Lorsque les frais d’établissement sont totalement amortis, l’entreprise doit, à la clôture de l’exercice suivant celui au cours duquel a été comptabilisée la dernière dotation aux amortissements des frais d’établissement, compenser les comptes de bilan afin d’annuler ces frais. Ainsi :

  • on débite le compte 2801 «Amortissements des frais d’établissement »,
  • et on crédite le compte 201 « Frais d’établissement » en contrepartie.

4. Frais d’établissement et distribution de dividendes

La comptabilisation en immobilisations de frais d’établissement a un impact en cas de distribution de dividendes. En effet, les sociétés ne peuvent procéder à des distributions de bénéfices (distribution de dividendes – Article Le Coin Des Entrepreneurs) :

  • s’il existe des frais de constitution présents à l’actif du bilan (qui ne sont donc pas totalement amortis) et/ou ;
  • s’il existe des frais de premier établissement et des frais d’augmentation de capital non amortis, sauf si le montant des réserves libres est au moins égal à celui des frais non amortis.

5. Frais d’établissement et méthode préférentielle

Selon les institutions comptables, les frais d’établissement ne remplissent pas les conditions qui leur permettent d’être immobilisés. Cependant, cette faculté est prévue par le Code de Commerce (qui a une valeur probante supérieure).

En comptabilité, la « méthode préférentielle » est :

  • la comptabilisation en charges pour les frais de constitution et les frais de premier établissement ;
  • l’imputation sur le montant des primes d’émission et de fusion pour les frais d’augmentation de capital, de fusion, de scission ou d’apport (si la prime est insuffisante pour imputer la totalité des frais, l’excédent est enregistré en charge).

Précision : afin de respecter le principe d’homogénéité et de permanence des méthodes, si l’entreprise comptabilise une seule fois des frais d’établissement en charges, elle devra suivre ce même traitement comptable pour toutes les dépenses ultérieures.

6. Frais d’établissement et annexe comptable

Si les frais d’établissement sont significatifs, l’entreprise doit mentionner dans son annexe comptable les renseignements suivants :

  • nature, montant et traitement des frais d’établissement,
  • méthode utilisée pour le calcul des amortissements,
  • mouvements ayant affecté le poste de frais d’établissement.

Remarque : ces informations ne sont pas requises dans l’annexe simplifiée.

Conclusion : les frais d’établissement peuvent, au choix de l’entreprise, être laissés en charges ou être activés (c’est-à-dire être immobilisés).
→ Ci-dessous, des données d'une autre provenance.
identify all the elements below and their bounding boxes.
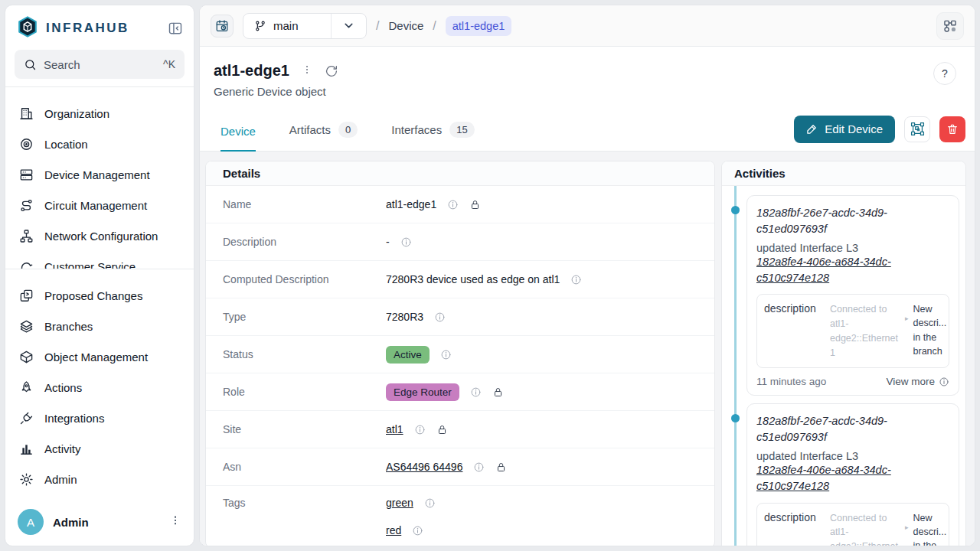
sidebar-item-customer-service[interactable]: Customer Service (5, 251, 194, 269)
info-icon[interactable] (434, 311, 446, 323)
edit-device-button[interactable]: Edit Device (794, 116, 895, 143)
activity-action: updated Interface L3 (756, 242, 949, 254)
search-placeholder: Search (44, 58, 80, 71)
branch-selector[interactable]: main (243, 13, 367, 39)
detail-link[interactable]: atl1 (386, 423, 403, 435)
sidebar-item-organization[interactable]: Organization (5, 98, 194, 129)
help-button[interactable]: ? (933, 62, 956, 85)
tab-device[interactable]: Device (220, 125, 256, 152)
manage-groups-button[interactable] (904, 116, 930, 142)
sidebar-item-location[interactable]: Location (5, 129, 194, 159)
sidebar-item-network-configuration[interactable]: Network Configuration (5, 220, 194, 251)
activities-panel: Activities 182a8fbf-26e7-acdc-34d9-c51ed… (721, 161, 966, 546)
sidebar-item-admin[interactable]: Admin (5, 464, 194, 494)
detail-row-name: Nameatl1-edge1 (206, 186, 714, 223)
timeline-dot (731, 206, 740, 214)
info-icon[interactable] (414, 424, 426, 435)
user-kebab-icon[interactable] (169, 514, 181, 530)
sidebar-collapse-icon[interactable] (168, 21, 183, 36)
diff-new-value: New descri... in the branch (913, 511, 947, 546)
sidebar-item-branches[interactable]: Branches (5, 311, 194, 341)
sidebar-item-label: Branches (44, 320, 93, 333)
infrahub-logo-icon (16, 15, 39, 41)
sidebar-nav-secondary: Proposed ChangesBranchesObject Managemen… (5, 269, 194, 497)
brand: INFRAHUB (16, 15, 129, 41)
sidebar-item-device-management[interactable]: Device Management (5, 159, 194, 190)
sidebar-item-integrations[interactable]: Integrations (5, 403, 194, 433)
branch-name: main (273, 19, 299, 32)
info-icon[interactable] (447, 199, 459, 210)
delete-device-button[interactable] (939, 116, 965, 142)
branch-dropdown-toggle[interactable] (331, 14, 366, 38)
info-icon[interactable] (440, 349, 452, 360)
schema-visualizer-button[interactable] (936, 12, 964, 40)
customer-service-icon (19, 259, 34, 269)
activities-title: Activities (722, 161, 965, 186)
detail-link[interactable]: AS64496 64496 (386, 461, 462, 473)
location-icon (19, 137, 34, 152)
tabs-bar: DeviceArtifacts0Interfaces15 Edit Device (200, 109, 975, 152)
time-travel-button[interactable] (211, 15, 234, 37)
avatar: A (18, 509, 44, 535)
tag-link[interactable]: red (386, 524, 401, 536)
refresh-icon[interactable] (325, 64, 338, 78)
building-icon (19, 106, 34, 121)
detail-row-computed-description: Computed Description7280R3 device used a… (206, 261, 714, 298)
search-icon (24, 58, 37, 71)
detail-label: Type (223, 311, 386, 323)
sidebar-item-label: Activity (44, 442, 81, 455)
activity-target-link[interactable]: 182a8fe4-406e-a684-34dc-c510c974e128 (756, 256, 891, 284)
activity-actor: 182a8fbf-26e7-acdc-34d9-c51ed097693f (756, 205, 949, 236)
git-branch-icon (254, 20, 266, 32)
activity-target-link[interactable]: 182a8fe4-406e-a684-34dc-c510c974e128 (756, 464, 891, 492)
detail-row-role: RoleEdge Router (206, 373, 714, 411)
info-icon (939, 377, 949, 387)
breadcrumb-section[interactable]: Device (388, 19, 423, 32)
search-input[interactable]: Search ^K (15, 50, 185, 79)
search-shortcut: ^K (163, 58, 175, 70)
diff-field: description (764, 511, 825, 523)
activities-timeline: 182a8fbf-26e7-acdc-34d9-c51ed097693fupda… (722, 186, 965, 546)
diff-old-value: Connected to atl1-edge2::Ethernet1 (830, 511, 900, 546)
page-subtitle: Generic Device object (214, 85, 338, 98)
app-shell: INFRAHUB Search ^K OrganizationLocationD… (0, 0, 980, 551)
chevron-down-icon (342, 19, 355, 32)
breadcrumb-separator: / (433, 19, 436, 33)
sidebar-item-activity[interactable]: Activity (5, 433, 194, 464)
detail-label: Status (223, 348, 386, 360)
info-icon[interactable] (412, 525, 423, 536)
diff-old-value: Connected to atl1-edge2::Ethernet1 (830, 302, 900, 360)
breadcrumb-current-item[interactable]: atl1-edge1 (446, 16, 512, 36)
detail-label: Name (223, 198, 386, 210)
sidebar-item-label: Organization (44, 107, 109, 120)
sidebar-item-actions[interactable]: Actions (5, 372, 194, 403)
tab-interfaces[interactable]: Interfaces15 (391, 122, 474, 151)
detail-label: Tags (223, 497, 386, 509)
detail-label: Role (223, 386, 386, 398)
rocket-icon (19, 380, 34, 395)
sidebar-item-label: Proposed Changes (44, 289, 142, 302)
sidebar-nav-primary: OrganizationLocationDevice ManagementCir… (5, 87, 194, 269)
info-icon[interactable] (424, 497, 436, 509)
tab-artifacts[interactable]: Artifacts0 (289, 122, 358, 151)
plug-icon (19, 411, 34, 425)
detail-row-asn: AsnAS64496 64496 (206, 448, 714, 486)
view-more-link[interactable]: View more (886, 376, 949, 387)
main-panel: main / Device / atl1-edge1 atl1-edge1 (199, 5, 975, 546)
sidebar-item-circuit-management[interactable]: Circuit Management (5, 190, 194, 220)
info-icon[interactable] (570, 274, 582, 285)
activity-actor: 182a8fbf-26e7-acdc-34d9-c51ed097693f (756, 413, 949, 445)
sidebar-item-label: Circuit Management (44, 199, 147, 212)
sidebar-item-proposed-changes[interactable]: Proposed Changes (5, 280, 194, 311)
tag-link[interactable]: green (386, 497, 413, 509)
detail-value: atl1-edge1 (386, 198, 436, 210)
detail-value: 7280R3 (386, 311, 423, 323)
detail-row-type: Type7280R3 (206, 298, 714, 336)
title-kebab-icon[interactable] (302, 64, 312, 78)
info-icon[interactable] (473, 461, 485, 473)
sidebar-item-object-management[interactable]: Object Management (5, 341, 194, 372)
info-icon[interactable] (400, 236, 412, 248)
object-actions: Edit Device (794, 116, 965, 145)
diff-arrow-icon: ▸ (905, 315, 909, 322)
info-icon[interactable] (470, 386, 482, 398)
La méthode préférentielle préconisée par le Plan Comptable Général est la comptabilisation dans des comptes de charges.

A propos de Thibaut Clermont

Thibaut Clermont
Thibaut CLERMONT, mémorialiste en expertise-comptable et webmaster de Compta-Facile, site d'information sur la comptabilité rattaché au réseau FCIC-MEDIA.

4 commentaires

  1. Ce site est très intéressant !

  2. Bonjour,

    Ne doit-on pas utiliser le compte 44566 avec le compte 201 puisqu’il s’agit en réalité de charges ?
    Merci pour votre réponse

    • Thibaut Clermont

      Bonjour,
      Non, vous devez bien mouvementer le compte 44562 « TVA déductible sur immobilisations » étant donné que les frais d’établissement sont bien considérés comme des immobilisations.
      Bonne journée. Cordialement, Thibaut CLERMONT.